Aufgewachsen bin ich als Mittlere von drei Kindern einer Opernsängerin und eines Strassenbau­unternehmers im Norden von Hamburg, da, wo die Welt noch klein und in Ordnung war. Direkt an der Quelle der Alster, im Naturschutz­gebiet, mit Blätterpfeife in der Hand und stolz auf das selbstgebaute Plumpsklo im Garten. Die drei Herzen, wir Geschwister, in unserer Fantasie aus dem Waisenhaus, immer bestens mit Proviant ausgestattet und stets auf der Flucht vor den uns jagenden Buscha-Buscha-­Männern, allein in der Natur. Wir waren Schlittschuh­laufen hinter der Kuhwiese, auf Entdeckungs­tour im wilden Westen, denn „Bonanza“, „Ein Herz für zwei“ und „Ein Colt für alle Fälle“ gab es nur ab und zu, das Spielen in der Natur war einfach zu schön. Doch diese TV-Serien waren bestes Material für filmreife Umsetzungen in unserer Kinder­kulisse aus geschnitzten Stöcken, geköchelten Rinden-Süppchen und Marmeladen der umliegenden Brombeer­sträucher. Wo das Land weit und fruchtbar ist, wachsen sich die schönsten Ideen zu ganzen Theater­stücken aus. Was bühnenreif war, wurde den Nachbars­kindern vorgespielt, manch Deutschstunde bei Frau Thomsen wurde zur Extra-Theater­werkstatt mit improvisiertem Ende, was nie ein Ende fand.

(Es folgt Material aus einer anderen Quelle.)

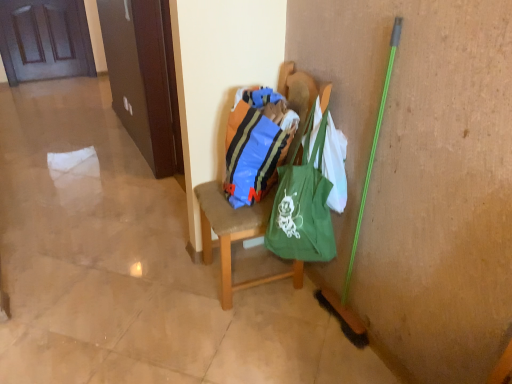 Locate an element on the screen. The height and width of the screenshot is (384, 512). green canvas tote at center is located at coordinates (303, 206).

Describe the element at coordinates (255, 145) in the screenshot. I see `blue striped fabric bag at center` at that location.

What is the approximate height of wooden chair at center?

wooden chair at center is 1.01 meters tall.

You are a GUI agent. You are given a task and a screenshot of the screen. Output one action in this format:
    pyautogui.click(x=<x>, y=<y>)
    Task: Click on the green canvas tote at center
    The height and width of the screenshot is (384, 512).
    Given the screenshot: What is the action you would take?
    pyautogui.click(x=303, y=206)

Which of these two, green canvas tote at center or blue striped fabric bag at center, is wider?

With larger width is green canvas tote at center.

Is blue striped fabric bag at center located within green canvas tote at center?

No.

Which object is positioned more to the left, green canvas tote at center or blue striped fabric bag at center?

Positioned to the left is blue striped fabric bag at center.

How different are the orientations of blue striped fabric bag at center and wooden door at upper left in degrees?

The angle between the facing direction of blue striped fabric bag at center and the facing direction of wooden door at upper left is 96.5 degrees.

Is blue striped fabric bag at center not inside wooden door at upper left?

Yes, blue striped fabric bag at center is not within wooden door at upper left.

From the picture: Would you consider blue striped fabric bag at center to be distant from wooden door at upper left?

Yes, blue striped fabric bag at center and wooden door at upper left are quite far apart.

Between point (293, 122) and point (82, 47), which one is positioned behind?

The point (82, 47) is behind.

Looking at this image, is blue striped fabric bag at center touching green canvas tote at center?

blue striped fabric bag at center and green canvas tote at center are clearly separated.

How different are the orientations of blue striped fabric bag at center and green canvas tote at center in degrees?

There is a 45.6-degree angle between the facing directions of blue striped fabric bag at center and green canvas tote at center.

Is blue striped fabric bag at center looking in the opposite direction of green canvas tote at center?

Absolutely, blue striped fabric bag at center is directed away from green canvas tote at center.

Which point is more forward, (270,173) or (307,258)?

Point (307,258)

From the image's perspective, relative to blue striped fabric bag at center, is wooden chair at center above or below?

From the image's perspective, wooden chair at center appears below blue striped fabric bag at center.

Is blue striped fabric bag at center inside wooden chair at center?

Yes, blue striped fabric bag at center is surrounded by wooden chair at center.

The width and height of the screenshot is (512, 384). What are the coordinates of `shopping bag located on the right of wooden chair at center` in the screenshot? It's located at (255, 145).

Is wooden chair at center oriented away from blue striped fabric bag at center?

Yes, wooden chair at center is facing away from blue striped fabric bag at center.

Is wooden chair at center to the left or to the right of green canvas tote at center in the image?

In the image, wooden chair at center appears on the left side of green canvas tote at center.

Locate an element on the screen. This screenshot has height=384, width=512. chair that appears on the left of green canvas tote at center is located at coordinates (236, 235).

Which is correct: wooden chair at center is inside green canvas tote at center, or outside of it?

wooden chair at center is spatially situated outside green canvas tote at center.

In the scene shown: From the image's perspective, which object appears higher, wooden chair at center or green canvas tote at center?

wooden chair at center, from the image's perspective.

Which object is closer to the camera taking this photo, green canvas tote at center or wooden door at upper left?

green canvas tote at center is closer to the camera.

Are green canvas tote at center and wooden door at upper left beside each other?

No, green canvas tote at center is not with wooden door at upper left.

Do you think green canvas tote at center is within wooden door at upper left, or outside of it?

green canvas tote at center exists outside the volume of wooden door at upper left.

Is wooden door at upper left to the left of blue striped fabric bag at center from the viewer's perspective?

Yes, wooden door at upper left is to the left of blue striped fabric bag at center.

Who is smaller, wooden door at upper left or blue striped fabric bag at center?

Smaller between the two is blue striped fabric bag at center.

From a real-world perspective, is wooden door at upper left on blue striped fabric bag at center?

No.

From the image's perspective, would you say wooden door at upper left is shown under blue striped fabric bag at center?

Incorrect, from the image's perspective, wooden door at upper left is higher than blue striped fabric bag at center.

Find the location of a particular element. The image size is (512, 384). shopping bag located behind the green canvas tote at center is located at coordinates (255, 145).

Where is `door on the left of blue striped fabric bag at center`? The image size is (512, 384). door on the left of blue striped fabric bag at center is located at coordinates (45, 40).

Based on their spatial positions, is wooden chair at center or wooden door at upper left closer to blue striped fabric bag at center?

The object closer to blue striped fabric bag at center is wooden chair at center.

Looking at the image, which one is located further to wooden chair at center, wooden door at upper left or blue striped fabric bag at center?

Based on the image, wooden door at upper left appears to be further to wooden chair at center.

Considering their positions, is blue striped fabric bag at center positioned further to wooden chair at center than wooden door at upper left?

The object further to wooden chair at center is wooden door at upper left.

From the image, which object appears to be farther from green canvas tote at center, wooden door at upper left or wooden chair at center?

wooden door at upper left is further to green canvas tote at center.

Consider the image. Which object lies further to the anchor point wooden chair at center, blue striped fabric bag at center or green canvas tote at center?

The object further to wooden chair at center is green canvas tote at center.

Considering their positions, is wooden chair at center positioned further to green canvas tote at center than wooden door at upper left?

Among the two, wooden door at upper left is located further to green canvas tote at center.

From the picture: From the image, which object appears to be nearer to blue striped fabric bag at center, green canvas tote at center or wooden chair at center?

wooden chair at center lies closer to blue striped fabric bag at center than the other object.

From the image, which object appears to be farther from wooden door at upper left, blue striped fabric bag at center or green canvas tote at center?

Among the two, green canvas tote at center is located further to wooden door at upper left.

You are a GUI agent. You are given a task and a screenshot of the screen. Output one action in this format:
    pyautogui.click(x=<x>, y=<y>)
    Task: Click on the shopping bag positioned between green canvas tote at center and wooden door at upper left from near to far
    Image resolution: width=512 pixels, height=384 pixels.
    Given the screenshot: What is the action you would take?
    pyautogui.click(x=255, y=145)

The height and width of the screenshot is (384, 512). I want to click on chair between green canvas tote at center and wooden door at upper left along the z-axis, so click(236, 235).

Image resolution: width=512 pixels, height=384 pixels. I want to click on shopping bag between wooden chair at center and green canvas tote at center in the horizontal direction, so click(255, 145).

Locate an element on the screen. Image resolution: width=512 pixels, height=384 pixels. shopping bag located between wooden chair at center and wooden door at upper left in the depth direction is located at coordinates (255, 145). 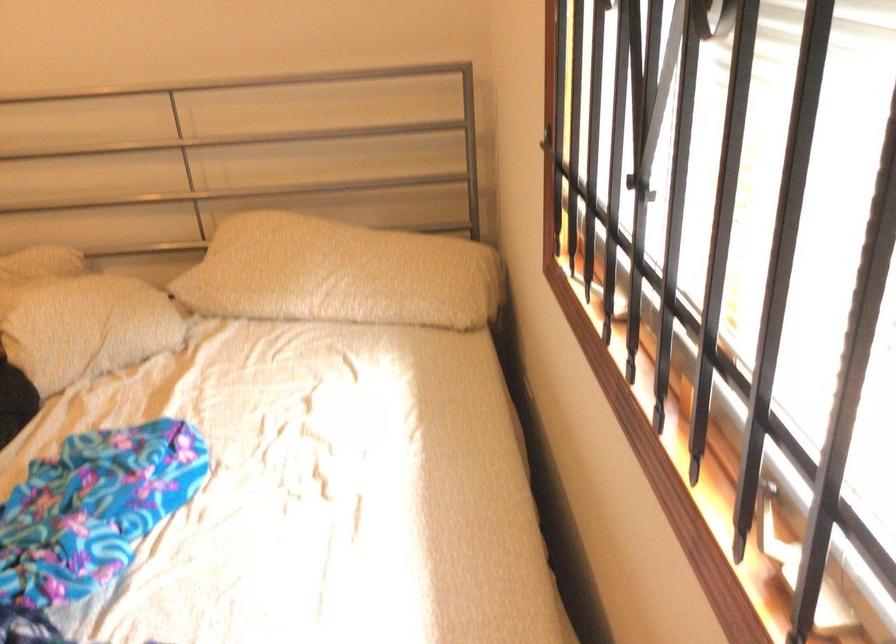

Herrlich auch die Schlauchboot-­Ausflüge an der nahen Ostsee, die Musik am Vormittag in der nahe gelegenen Kirche, mit Benutzung der großen Orgel und Austesten der eigenen Stimmweite im sakralen Raum. Herrlich, ich bin ganz allein und doch in der ganzen, weiten Welt zu hören. Singe, wem Gesang gegeben.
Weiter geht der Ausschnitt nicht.